明徳義塾(高知)の大会最年長63歳、馬淵史郎監督が、同最年少26歳の藤蔭(大分)竹下大雅監督との“37歳差対決”を制し、2年ぶりの夏1勝を手にした。

甲子園通算勝利数は51勝。帝京・前田三夫監督、横浜の渡辺元智前監督に並ぶ歴代4位となった。

新地で締めた。「パッとひらめいた。ここは新地かな、と。山田が先頭打者に四球出しそうな気もしてね」。2点リードの9回裏、山田圭祐(3年)に代え、新地智也(2年)をマウンドへ。新地は先に2死をとって無失点でしのいだ。

馬淵監督にマジックはない。あるのは勝利に最短距離と思える戦術だ。投手3人の継投策は、経験で左腕林田大成(3年)を先発、2番手は右腕山田と決め、プラスαで新地を使った。「問題はいつ代えるか。やっぱり、勝ってる時の早めがええ」。5回ゼロ封だった林田が、6点リードで迎えた6回に3失点すると、迷わずスイッチ。山田はその回1点を許したが、7、8回は0で抑えた。

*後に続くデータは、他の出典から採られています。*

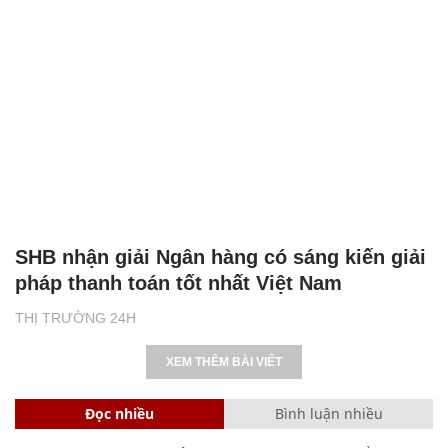
SHB nhận giải Ngân hàng có sáng kiến giải
pháp thanh toán tốt nhất Việt Nam
THỊ TRƯỜNG 24H
XEM THÊM BÀI VIẾT
Đọc nhiều
Bình luận nhiều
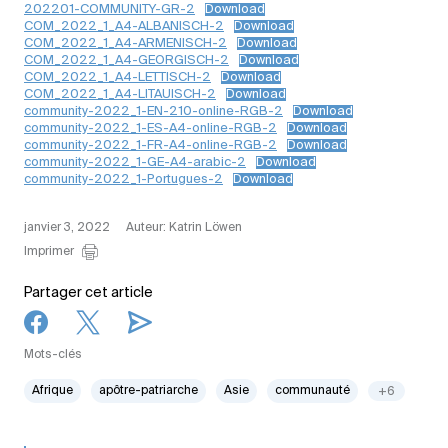
202201-COMMUNITY-GR-2
Download
COM_2022_1_A4-ALBANISCH-2
Download
COM_2022_1_A4-ARMENISCH-2
Download
COM_2022_1_A4-GEORGISCH-2
Download
COM_2022_1_A4-LETTISCH-2
Download
COM_2022_1_A4-LITAUISCH-2
Download
community-2022_1-EN-210-online-RGB-2
Download
community-2022_1-ES-A4-online-RGB-2
Download
community-2022_1-FR-A4-online-RGB-2
Download
community-2022_1-GE-A4-arabic-2
Download
community-2022_1-Portugues-2
Download
janvier 3, 2022
Auteur: Katrin Löwen
Imprimer
Partager cet article
Mots-clés
Afrique
apôtre-patriarche
Asie
communauté
+6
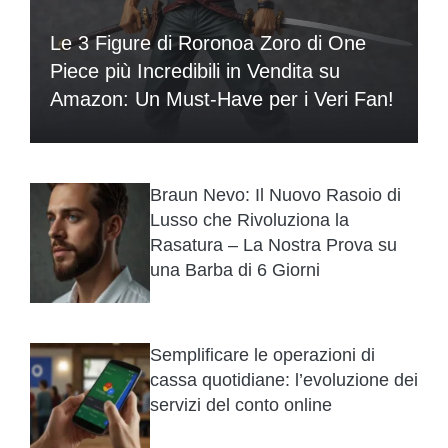
Le 3 Figure di Roronoa Zoro di One
Piece più Incredibili in Vendita su
Amazon: Un Must-Have per i Veri Fan!
Braun Nevo: Il Nuovo Rasoio di
Lusso che Rivoluziona la
Rasatura – La Nostra Prova su
una Barba di 6 Giorni
Semplificare le operazioni di
cassa quotidiane: l’evoluzione dei
servizi del conto online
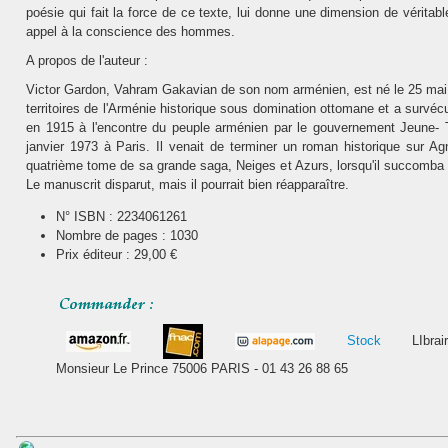
poésie qui fait la force de ce texte, lui donne une dimension de véritab
appel à la conscience des hommes.
A propos de l'auteur :
Victor Gardon, Vahram Gakavian de son nom arménien, est né le 25 mai
territoires de l'Arménie historique sous domination ottomane et a survé
en 1915 à l'encontre du peuple arménien par le gouvernement Jeune- T
janvier 1973 à Paris. Il venait de terminer un roman historique sur Ag
quatrième tome de sa grande saga, Neiges et Azurs, lorsqu'il succomba 
Le manuscrit disparut, mais il pourrait bien réapparaître.
N° ISBN : 2234061261
Nombre de pages : 1030
Prix éditeur : 29,00 €
Stock
LIbra
Monsieur Le Prince 75006 PARIS - 01 43 26 88 65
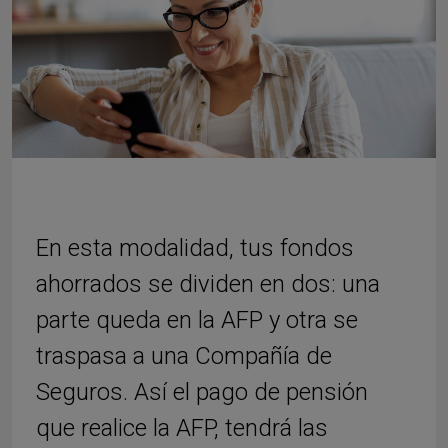
En esta modalidad, tus fondos
ahorrados se dividen en dos: una
parte queda en la AFP y otra se
traspasa a una Compañía de
Seguros. Así el pago de pensión
que realice la AFP, tendrá las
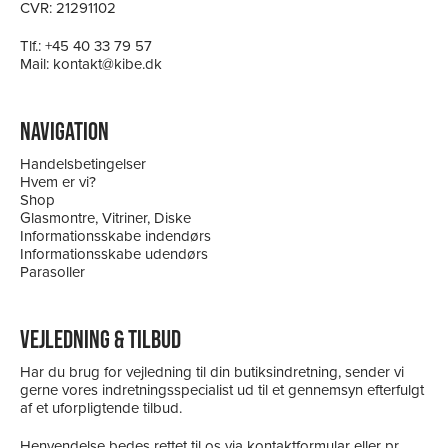
CVR: 21291102
Tlf.:
+45 40 33 79 57
Mail:
kontakt@kibe.dk
NAVIGATION
Handelsbetingelser
Hvem er vi?
Shop
Glasmontre, Vitriner, Diske
Informationsskabe indendørs
Informationsskabe udendørs
Parasoller
VEJLEDNING & TILBUD
Har du brug for vejledning til din butiksindretning, sender vi
gerne vores indretningsspecialist ud til et gennemsyn efterfulgt
af et uforpligtende tilbud.
Henvendelse bedes rettet til os via kontaktformular eller pr.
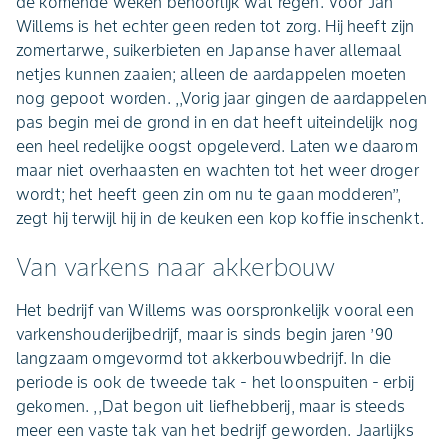
de komende weken behoorlijk wat regen. Voor Jan
Willems is het echter geen reden tot zorg. Hij heeft zijn
zomertarwe, suikerbieten en Japanse haver allemaal
netjes kunnen zaaien; alleen de aardappelen moeten
nog gepoot worden. ,,Vorig jaar gingen de aardappelen
pas begin mei de grond in en dat heeft uiteindelijk nog
een heel redelijke oogst opgeleverd. Laten we daarom
maar niet overhaasten en wachten tot het weer droger
wordt; het heeft geen zin om nu te gaan modderen’’,
zegt hij terwijl hij in de keuken een kop koffie inschenkt.
Van varkens naar akkerbouw
Het bedrijf van Willems was oorspronkelijk vooral een
varkenshouderijbedrijf, maar is sinds begin jaren ’90
langzaam omgevormd tot akkerbouwbedrijf. In die
periode is ook de tweede tak - het loonspuiten - erbij
gekomen. ,,Dat begon uit liefhebberij, maar is steeds
meer een vaste tak van het bedrijf geworden. Jaarlijks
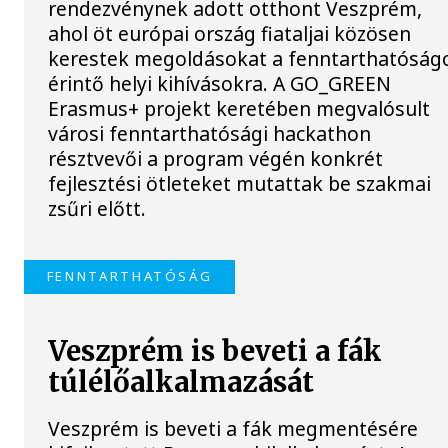
rendezvénynek adott otthont Veszprém,
ahol öt európai ország fiataljai közösen
kerestek megoldásokat a fenntarthatóság
érintő helyi kihívásokra. A GO_GREEN
Erasmus+ projekt keretében megvalósult
városi fenntarthatósági hackathon
résztvevői a program végén konkrét
fejlesztési ötleteket mutattak be szakmai
zsűri előtt.
FENNTARTHATÓSÁG
Veszprém is beveti a fák
túlélőalkalmazását
Veszprém is beveti a fák megmentésére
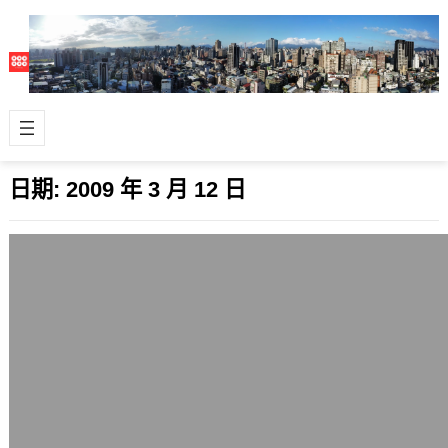
日期:
2009 年 3 月 12 日
Ubuntu 9.04(Jaunty Jackalope) Alpha
6釋出
2009 年 3 月 12 日
Ubuntu的下一個版本Ubuntu
9.04(Jaunty Jackalope)，已經發行第
6個Alpha內…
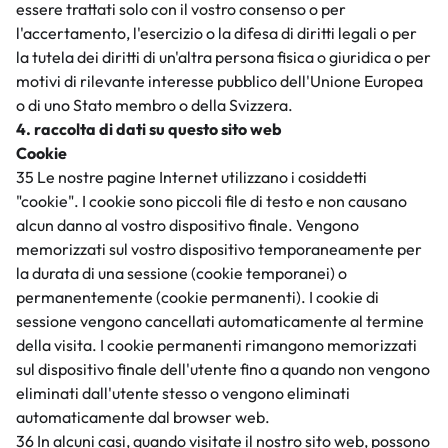
essere trattati solo con il vostro consenso o per
l'accertamento, l'esercizio o la difesa di diritti legali o per
la tutela dei diritti di un'altra persona fisica o giuridica o per
motivi di rilevante interesse pubblico dell'Unione Europea
o di uno Stato membro o della Svizzera.
4. raccolta di dati su questo sito web
Cookie
35 Le nostre pagine Internet utilizzano i cosiddetti
"cookie". I cookie sono piccoli file di testo e non causano
alcun danno al vostro dispositivo finale. Vengono
memorizzati sul vostro dispositivo temporaneamente per
la durata di una sessione (cookie temporanei) o
permanentemente (cookie permanenti). I cookie di
sessione vengono cancellati automaticamente al termine
della visita. I cookie permanenti rimangono memorizzati
sul dispositivo finale dell'utente fino a quando non vengono
eliminati dall'utente stesso o vengono eliminati
automaticamente dal browser web.
36 In alcuni casi, quando visitate il nostro sito web, possono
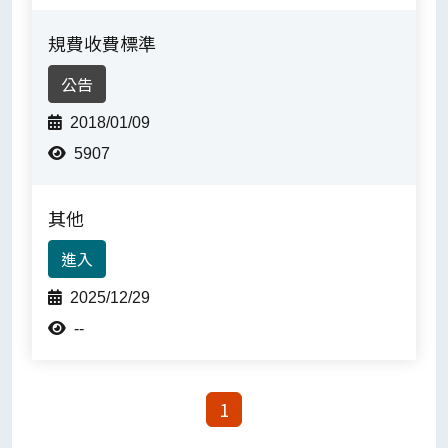
規費收費標準
公告
2018/01/09
5907
其他
進入
2025/12/29
--
1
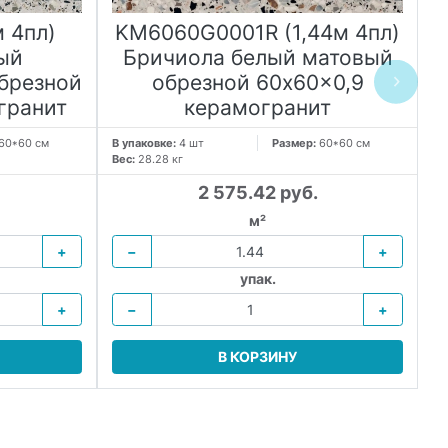
 4пл)
KM6060G0001R (1,44м 4пл)
ый
Бричиола белый матовый
брезной
обрезной 60x60x0,9
гранит
керамогранит
60*60 см
В упаковке:
4 шт
Размер:
60*60 см
Вес:
28.28 кг
В 
Ве
2 575.42 руб.
м²
+
−
+
упак.
+
−
+
В КОРЗИНУ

攻撃では「絶対、何度かエンドランをかけたろうと思ってた」。4回裏1死一塁、5番奥野翔琉(2年)で仕掛け、先制三塁打につなげた。6回裏1死一塁、8番米崎薫暉(1年)の2球目にも仕掛けて成功。藤蔭の大分大会のデータから「スッと甘い球が来るカウントがある」と自信があった。

豊富な引き出しを使い、初戦を乗り越え、次は優勝候補の智弁和歌山戦。「大変ですよ。そりゃあ大変。誰が見ても向こうが上でしょう」。お手上げのようにこぼすが、腹は違う。「くらいつくしかない。でも、野球はわからんのです。食らいついて、うまいことやったら、何が起こるかわからん」。

甲子園51勝。猛暑の日差しを浴び、ベンチ最前列に立つ。「試合中は暑いとか一切感じません。試合終わったら、パンツびちょびちょですけどね」。気力充実の63歳が、猛暑のマンモスをおもしろくする。